Ce musée est situé dans l’enceinte du sanctuaire qui cristallise ces différentiels de mémoire : le Yasukuni, où sont déifiées les âmes de près de 2 millions de soldats morts pour l’empereur. Or, à partir de 1952, on y a inscrit les criminels de guerre de classe C, puis B, puis A en 1978. Chaque fois que des ministres, a fortiori des Premiers ministres, comme Abe en 2013, ou Koizumi, s’y rendent, même à titre privé, la Chine et la Corée protestent. Il a été question de construire un autre sanctuaire. Le projet a été enterré. Par ailleurs, il existe dans le pays tout un réseau de pierres et de reliques rendant hommage aux criminels de guerre, dont le général Tojo, Premier ministre de 1941 à 1944 et condamné à mort au procès de Tokyo. Même si le Japon, sous la pression internationale, a parfois, dès les années 1970, exprimé ses regrets ( hansei), admis sa responsabilité ( sekinin), présenté ses excuses ( wabi), dans un pays où reconnaître sa faute en place publique est incongru – d’où la rareté des avocats –, Lucken constate qu’il l’a fait surtout à l’égard de la Corée et dans des termes très secs, à la différence de la RDA ou de la France pour la déportation des Juifs, sans toujours préciser le contenu de ses excuses, hormis pour les « femmes de réconfort ».
Le coeur du problème est aussi géopolitique. L’Asie du Sud-Est n’a pas connu après guerre, comme l’Europe de l’Ouest, de structures qui aient apaisé les mémoires et permis les rapprochements. Au contraire, la Chine et la Corée se sont reconstruites dans une confrontation avec le Japon.
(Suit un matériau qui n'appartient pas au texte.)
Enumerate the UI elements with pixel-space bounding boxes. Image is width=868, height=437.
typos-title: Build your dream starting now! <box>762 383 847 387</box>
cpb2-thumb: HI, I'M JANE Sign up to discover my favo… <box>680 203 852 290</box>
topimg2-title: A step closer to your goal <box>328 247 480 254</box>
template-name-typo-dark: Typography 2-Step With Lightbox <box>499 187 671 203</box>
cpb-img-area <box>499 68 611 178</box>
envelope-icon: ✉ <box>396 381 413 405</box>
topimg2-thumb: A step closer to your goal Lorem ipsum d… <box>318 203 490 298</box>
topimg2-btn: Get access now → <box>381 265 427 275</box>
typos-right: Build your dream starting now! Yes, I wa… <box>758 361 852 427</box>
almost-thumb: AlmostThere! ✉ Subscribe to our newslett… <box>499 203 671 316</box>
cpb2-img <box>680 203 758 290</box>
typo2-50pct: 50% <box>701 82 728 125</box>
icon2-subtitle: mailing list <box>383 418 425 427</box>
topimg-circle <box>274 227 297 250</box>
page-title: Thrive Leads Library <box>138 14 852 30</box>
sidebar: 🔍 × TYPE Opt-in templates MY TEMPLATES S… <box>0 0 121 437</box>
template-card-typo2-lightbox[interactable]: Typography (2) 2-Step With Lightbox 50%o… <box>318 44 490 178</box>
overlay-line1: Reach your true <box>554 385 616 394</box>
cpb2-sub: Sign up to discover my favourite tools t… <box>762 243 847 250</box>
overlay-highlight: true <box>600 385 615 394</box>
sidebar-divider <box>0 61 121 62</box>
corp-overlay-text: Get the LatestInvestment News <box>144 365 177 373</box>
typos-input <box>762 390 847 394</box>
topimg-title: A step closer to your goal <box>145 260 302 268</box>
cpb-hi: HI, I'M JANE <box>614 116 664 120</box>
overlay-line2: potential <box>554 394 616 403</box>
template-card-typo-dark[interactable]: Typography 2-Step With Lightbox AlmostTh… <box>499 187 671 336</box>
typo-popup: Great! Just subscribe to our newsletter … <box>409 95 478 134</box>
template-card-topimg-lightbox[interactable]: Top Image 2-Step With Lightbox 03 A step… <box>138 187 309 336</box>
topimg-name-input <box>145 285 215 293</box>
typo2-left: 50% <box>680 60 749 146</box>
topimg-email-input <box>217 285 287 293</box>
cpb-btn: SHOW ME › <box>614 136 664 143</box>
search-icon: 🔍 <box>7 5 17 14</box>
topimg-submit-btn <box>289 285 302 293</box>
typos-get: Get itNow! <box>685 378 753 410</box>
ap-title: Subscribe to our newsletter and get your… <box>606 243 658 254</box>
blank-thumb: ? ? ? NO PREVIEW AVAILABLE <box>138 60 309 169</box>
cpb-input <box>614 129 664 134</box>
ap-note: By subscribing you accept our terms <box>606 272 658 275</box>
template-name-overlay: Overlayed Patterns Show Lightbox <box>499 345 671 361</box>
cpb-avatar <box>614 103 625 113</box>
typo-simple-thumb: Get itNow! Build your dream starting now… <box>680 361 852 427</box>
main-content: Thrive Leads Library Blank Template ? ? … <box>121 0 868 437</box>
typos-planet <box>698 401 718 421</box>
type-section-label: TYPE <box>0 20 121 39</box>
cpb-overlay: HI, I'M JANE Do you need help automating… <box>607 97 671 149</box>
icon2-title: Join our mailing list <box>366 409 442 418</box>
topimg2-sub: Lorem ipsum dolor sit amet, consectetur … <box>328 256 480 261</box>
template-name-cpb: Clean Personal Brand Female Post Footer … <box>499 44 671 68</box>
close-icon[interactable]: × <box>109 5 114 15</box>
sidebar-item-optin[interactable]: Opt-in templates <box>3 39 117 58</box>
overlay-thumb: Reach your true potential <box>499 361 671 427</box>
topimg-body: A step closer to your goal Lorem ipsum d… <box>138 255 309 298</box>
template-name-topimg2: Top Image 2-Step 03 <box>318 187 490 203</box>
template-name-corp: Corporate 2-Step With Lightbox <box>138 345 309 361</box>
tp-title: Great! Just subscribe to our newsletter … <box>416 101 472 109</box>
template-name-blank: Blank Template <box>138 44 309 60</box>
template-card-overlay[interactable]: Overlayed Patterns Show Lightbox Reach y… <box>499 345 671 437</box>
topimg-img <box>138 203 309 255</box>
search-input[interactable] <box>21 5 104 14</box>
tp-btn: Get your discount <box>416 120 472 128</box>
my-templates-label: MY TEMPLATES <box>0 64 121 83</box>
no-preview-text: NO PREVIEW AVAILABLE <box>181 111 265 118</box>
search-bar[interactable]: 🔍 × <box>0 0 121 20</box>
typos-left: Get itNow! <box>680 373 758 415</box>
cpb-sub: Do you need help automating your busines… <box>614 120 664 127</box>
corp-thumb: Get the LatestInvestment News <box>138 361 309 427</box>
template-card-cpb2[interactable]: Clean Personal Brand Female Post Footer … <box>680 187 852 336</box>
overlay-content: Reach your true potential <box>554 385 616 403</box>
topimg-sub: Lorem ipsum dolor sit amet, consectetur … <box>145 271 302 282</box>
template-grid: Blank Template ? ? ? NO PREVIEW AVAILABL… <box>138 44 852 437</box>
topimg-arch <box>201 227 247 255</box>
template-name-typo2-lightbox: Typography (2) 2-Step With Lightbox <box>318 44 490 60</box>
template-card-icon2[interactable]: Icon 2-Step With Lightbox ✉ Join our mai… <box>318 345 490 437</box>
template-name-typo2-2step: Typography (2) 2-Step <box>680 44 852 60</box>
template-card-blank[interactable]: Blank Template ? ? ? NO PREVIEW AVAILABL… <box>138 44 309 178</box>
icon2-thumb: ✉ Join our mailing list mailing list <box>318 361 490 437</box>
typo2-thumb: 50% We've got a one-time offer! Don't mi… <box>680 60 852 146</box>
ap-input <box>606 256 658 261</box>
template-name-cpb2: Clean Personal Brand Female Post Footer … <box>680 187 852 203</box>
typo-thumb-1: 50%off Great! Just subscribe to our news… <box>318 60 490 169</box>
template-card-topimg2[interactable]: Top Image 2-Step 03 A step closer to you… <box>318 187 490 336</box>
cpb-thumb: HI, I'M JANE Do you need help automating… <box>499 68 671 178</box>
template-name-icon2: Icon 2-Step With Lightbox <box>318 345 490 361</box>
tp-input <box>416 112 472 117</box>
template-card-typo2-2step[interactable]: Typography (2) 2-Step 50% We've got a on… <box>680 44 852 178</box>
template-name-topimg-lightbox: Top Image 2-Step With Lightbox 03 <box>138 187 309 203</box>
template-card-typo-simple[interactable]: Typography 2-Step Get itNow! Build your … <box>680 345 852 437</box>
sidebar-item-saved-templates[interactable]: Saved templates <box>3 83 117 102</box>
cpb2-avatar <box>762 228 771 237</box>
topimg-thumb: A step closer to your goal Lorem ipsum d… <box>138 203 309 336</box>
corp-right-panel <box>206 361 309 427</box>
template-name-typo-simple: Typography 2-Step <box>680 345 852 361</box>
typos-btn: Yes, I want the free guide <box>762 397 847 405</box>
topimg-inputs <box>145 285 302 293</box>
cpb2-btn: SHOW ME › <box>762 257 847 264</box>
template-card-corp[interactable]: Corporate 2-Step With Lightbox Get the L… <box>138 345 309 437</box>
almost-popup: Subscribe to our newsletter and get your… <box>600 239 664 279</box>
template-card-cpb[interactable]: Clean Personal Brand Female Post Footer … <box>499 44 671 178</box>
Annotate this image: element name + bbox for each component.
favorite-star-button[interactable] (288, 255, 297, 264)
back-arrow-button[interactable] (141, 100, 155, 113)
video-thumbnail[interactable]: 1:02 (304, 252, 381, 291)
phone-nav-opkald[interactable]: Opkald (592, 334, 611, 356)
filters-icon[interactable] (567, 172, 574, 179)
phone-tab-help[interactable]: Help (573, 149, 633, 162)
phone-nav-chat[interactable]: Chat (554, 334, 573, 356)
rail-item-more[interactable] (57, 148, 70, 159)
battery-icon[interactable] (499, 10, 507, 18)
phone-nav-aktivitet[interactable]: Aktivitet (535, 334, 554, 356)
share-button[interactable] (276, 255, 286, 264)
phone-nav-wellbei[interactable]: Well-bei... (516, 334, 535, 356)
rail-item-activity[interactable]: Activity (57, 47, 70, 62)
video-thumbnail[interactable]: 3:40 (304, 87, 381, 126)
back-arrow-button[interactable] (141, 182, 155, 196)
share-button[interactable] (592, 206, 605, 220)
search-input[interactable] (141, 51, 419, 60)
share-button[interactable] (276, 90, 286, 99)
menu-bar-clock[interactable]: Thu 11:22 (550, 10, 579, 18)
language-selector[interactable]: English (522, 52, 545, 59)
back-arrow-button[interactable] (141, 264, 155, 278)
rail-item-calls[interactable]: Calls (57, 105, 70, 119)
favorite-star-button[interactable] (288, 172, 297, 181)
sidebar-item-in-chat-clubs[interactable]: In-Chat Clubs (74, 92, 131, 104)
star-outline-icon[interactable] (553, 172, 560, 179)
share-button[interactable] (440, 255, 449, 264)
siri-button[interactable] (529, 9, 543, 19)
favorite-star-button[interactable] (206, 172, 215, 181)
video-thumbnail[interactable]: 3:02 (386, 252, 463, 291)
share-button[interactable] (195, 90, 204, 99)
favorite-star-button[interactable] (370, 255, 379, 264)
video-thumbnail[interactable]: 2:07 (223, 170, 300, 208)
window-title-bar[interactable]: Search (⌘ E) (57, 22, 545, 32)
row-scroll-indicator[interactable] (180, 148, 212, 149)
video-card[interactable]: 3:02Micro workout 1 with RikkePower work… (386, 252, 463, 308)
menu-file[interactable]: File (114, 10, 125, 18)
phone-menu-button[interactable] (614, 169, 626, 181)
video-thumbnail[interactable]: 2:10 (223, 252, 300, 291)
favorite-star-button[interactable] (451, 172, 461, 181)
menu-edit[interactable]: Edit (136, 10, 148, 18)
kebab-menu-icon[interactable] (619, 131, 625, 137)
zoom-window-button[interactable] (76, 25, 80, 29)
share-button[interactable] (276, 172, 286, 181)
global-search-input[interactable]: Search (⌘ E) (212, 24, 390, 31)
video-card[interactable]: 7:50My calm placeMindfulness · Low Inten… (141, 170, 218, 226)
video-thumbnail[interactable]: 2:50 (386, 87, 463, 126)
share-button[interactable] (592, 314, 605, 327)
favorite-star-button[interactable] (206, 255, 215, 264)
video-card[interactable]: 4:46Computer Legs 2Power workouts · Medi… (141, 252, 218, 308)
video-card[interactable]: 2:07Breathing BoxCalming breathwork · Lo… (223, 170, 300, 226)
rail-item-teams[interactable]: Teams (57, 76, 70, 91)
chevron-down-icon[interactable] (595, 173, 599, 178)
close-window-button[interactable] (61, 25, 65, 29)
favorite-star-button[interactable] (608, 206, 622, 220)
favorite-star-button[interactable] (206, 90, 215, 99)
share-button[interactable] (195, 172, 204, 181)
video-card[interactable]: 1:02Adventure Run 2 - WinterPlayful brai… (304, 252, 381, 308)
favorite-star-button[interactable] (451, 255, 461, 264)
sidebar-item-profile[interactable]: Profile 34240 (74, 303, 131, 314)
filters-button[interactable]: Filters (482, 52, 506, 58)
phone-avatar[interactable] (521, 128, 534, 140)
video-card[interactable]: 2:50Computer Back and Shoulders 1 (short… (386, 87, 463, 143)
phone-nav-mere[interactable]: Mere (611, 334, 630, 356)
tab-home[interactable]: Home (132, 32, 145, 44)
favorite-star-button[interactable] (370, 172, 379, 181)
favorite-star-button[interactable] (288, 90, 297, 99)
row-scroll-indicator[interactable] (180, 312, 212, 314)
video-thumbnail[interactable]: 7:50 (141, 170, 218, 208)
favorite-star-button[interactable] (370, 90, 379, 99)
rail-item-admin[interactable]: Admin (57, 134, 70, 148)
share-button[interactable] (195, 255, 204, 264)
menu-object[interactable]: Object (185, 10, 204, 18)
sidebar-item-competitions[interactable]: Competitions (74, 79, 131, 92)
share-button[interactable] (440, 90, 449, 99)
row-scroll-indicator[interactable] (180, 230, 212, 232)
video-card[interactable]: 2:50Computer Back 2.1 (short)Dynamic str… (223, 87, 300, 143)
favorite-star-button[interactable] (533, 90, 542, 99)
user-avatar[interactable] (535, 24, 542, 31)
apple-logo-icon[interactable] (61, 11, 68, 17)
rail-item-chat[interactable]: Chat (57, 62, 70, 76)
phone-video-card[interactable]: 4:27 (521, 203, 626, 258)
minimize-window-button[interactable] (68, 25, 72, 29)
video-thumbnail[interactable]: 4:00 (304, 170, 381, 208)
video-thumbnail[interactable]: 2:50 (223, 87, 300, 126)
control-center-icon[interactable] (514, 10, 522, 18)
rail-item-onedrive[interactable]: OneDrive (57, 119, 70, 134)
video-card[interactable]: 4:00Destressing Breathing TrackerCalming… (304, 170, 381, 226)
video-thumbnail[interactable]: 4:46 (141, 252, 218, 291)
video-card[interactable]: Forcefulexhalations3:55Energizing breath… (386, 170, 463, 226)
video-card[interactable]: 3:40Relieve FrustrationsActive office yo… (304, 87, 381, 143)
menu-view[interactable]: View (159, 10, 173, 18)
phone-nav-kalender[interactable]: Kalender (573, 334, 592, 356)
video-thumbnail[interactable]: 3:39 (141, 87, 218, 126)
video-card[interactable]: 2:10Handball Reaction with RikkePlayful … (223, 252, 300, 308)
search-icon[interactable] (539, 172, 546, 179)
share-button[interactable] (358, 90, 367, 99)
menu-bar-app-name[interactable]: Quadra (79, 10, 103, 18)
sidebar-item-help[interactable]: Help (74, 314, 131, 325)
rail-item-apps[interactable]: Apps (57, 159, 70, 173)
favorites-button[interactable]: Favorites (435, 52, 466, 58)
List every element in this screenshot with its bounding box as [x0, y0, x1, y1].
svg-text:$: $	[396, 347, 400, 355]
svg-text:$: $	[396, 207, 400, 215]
Un exemple récent l’a encore démontré : la protestation de la Chine après que Barack Obama, en mai 2016, a reconnu lors de sa visite la souffrance des civils à Hiroshima et Nagasaki. Pékin attend un geste fort et similaire des autorités japonaises, qui ne sont jamais venues à Nankin. Mais les tensions actuelles régionales ne s’y prêtent guère pour un pays qui s’estime d’autant plus menacé et vulnérable que, selon l’article 9 de sa Constitution, il n’a plus le droit d’attaquer avec son armée – qualifiée d’ailleurs de force d’autodéfense. Que, depuis mars 2016, il ait réformé cet article en se donnant le droit d’attaquer si ses alliés le sont laisse deviner un état d’esprit plus porté vers l’offensive que vers le repentir
A lire : « Les Japonais et la guerre, 1937-1952 », de Michael Lucken (Fayard, 400 p., 24 €).